Replace approximate M values with analyically obtained ones

[oguzhanogreden]

I'm following the notation of Woods & Lin (2009). M matrix is defined in page 105.

Right now this matrix is filled with approximate values. I think can obtain the exact values using moment generating functions and a bit of manual labor.

[philchalmers]

These values look fine to me, they should be whole numbers under the Z ~ N(0,1) case.
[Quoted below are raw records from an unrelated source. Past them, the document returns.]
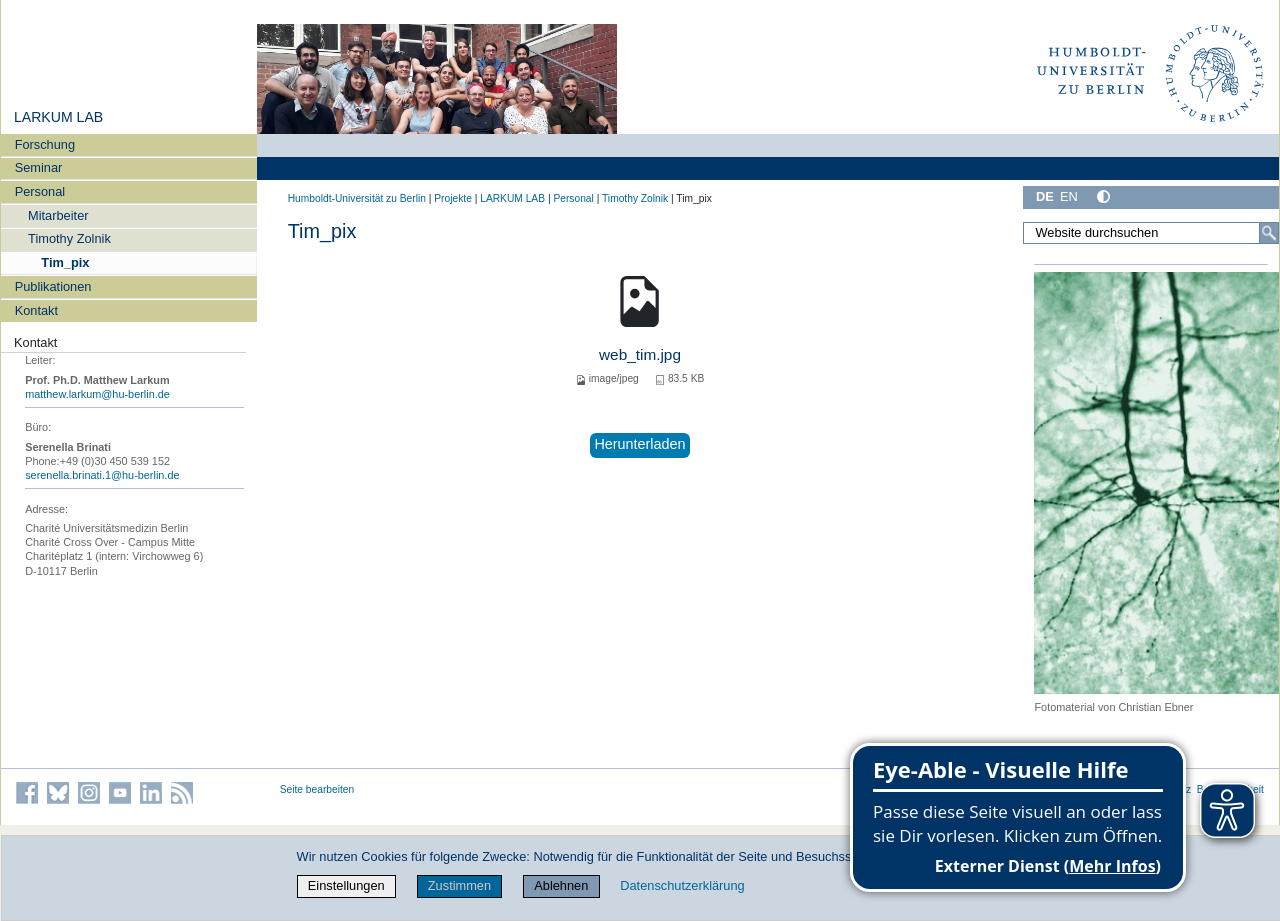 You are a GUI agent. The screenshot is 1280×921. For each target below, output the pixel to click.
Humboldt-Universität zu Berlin (357, 198)
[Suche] (1269, 233)
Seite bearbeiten (317, 789)
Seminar (39, 167)
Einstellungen (346, 885)
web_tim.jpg (640, 354)
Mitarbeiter (58, 215)
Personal (40, 191)
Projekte (453, 198)
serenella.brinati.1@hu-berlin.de (102, 475)
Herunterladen (639, 444)
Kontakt (36, 310)
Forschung (45, 144)
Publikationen (53, 286)
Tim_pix (65, 262)
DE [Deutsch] (1045, 196)
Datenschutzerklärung (682, 885)
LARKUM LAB (58, 117)
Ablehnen (561, 885)
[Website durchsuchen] (1151, 233)
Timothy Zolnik (69, 238)
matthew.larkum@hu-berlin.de (97, 394)
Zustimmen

In what sense are they approximations?

[oguzhanogreden]

I sampled a vector obs where each element was a realization of Z, then obtained mean(obs^R). I repeated this to estimate E[Z^R].

[philchalmers]

That's one way to do it without the MGF. I just verified your moments using integrate(), like so:

> f <- function(Z) Z * dnorm(Z, mean=0, sd=1)
> integrate(f, -Inf, Inf)
0 with absolute error < 0
> 
> f <- function(Z) Z^2 * dnorm(Z, mean=0, sd=1)
> integrate(f, -Inf, Inf)
1 with absolute error < 1.2e-07
> 
> f <- function(Z) Z^3 * dnorm(Z, mean=0, sd=1)
> integrate(f, -Inf, Inf)
0 with absolute error < 0
> 
> f <- function(Z) Z^5 * dnorm(Z, mean=0, sd=1)
> integrate(f, -Inf, Inf)
0 with absolute error < 0
> 
> f <- function(Z) Z^6 * dnorm(Z, mean=0, sd=1)
> integrate(f, -Inf, Inf)
15 with absolute error < 7.9e-05
> 
> f <- function(Z) Z^8 * dnorm(Z, mean=0, sd=1)
> integrate(f, -Inf, Inf)
105 with absolute error < 0.0014
> 
> f <- function(Z) Z^9 * dnorm(Z, mean=0, sd=1)
> integrate(f, -Inf, Inf)
0 with absolute error < 0

This is what I was referring to before when computing the expected values beforehand for Z, which would be fairly cheap given the outer product form E(U * t(U) ), but computing the moments analytically would be more efficient.

[oguzhanogreden]

A-ha, simple but effective. Didn't think of this myself. I'll work the analytical forms out this week.

[oguzhanogreden]

Turns out I got most correct. Only E[X^18] and E[X^20] needed adjustment.